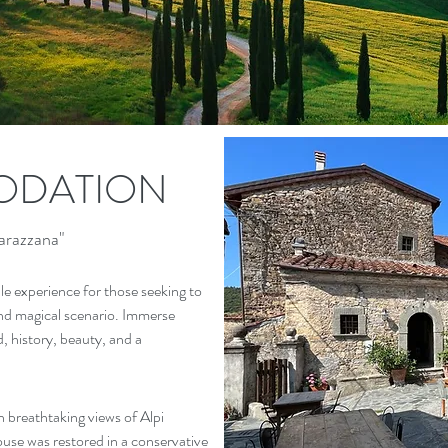
DATION
arazzana"
le experience for those seeking to
nd magical scenario. Immerse
od, history, beauty, and a
h breathtaking views of Alpi
use was restored in a conservative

• **Problem to solve**: Your task is to repeat the listing exactly while omitting its pictures.

• **Solution to the problem**:
DATION
arazzana"
le experience for those seeking to
nd magical scenario. Immerse
od, history, beauty, and a
h breathtaking views of Alpi
use was restored in a conservative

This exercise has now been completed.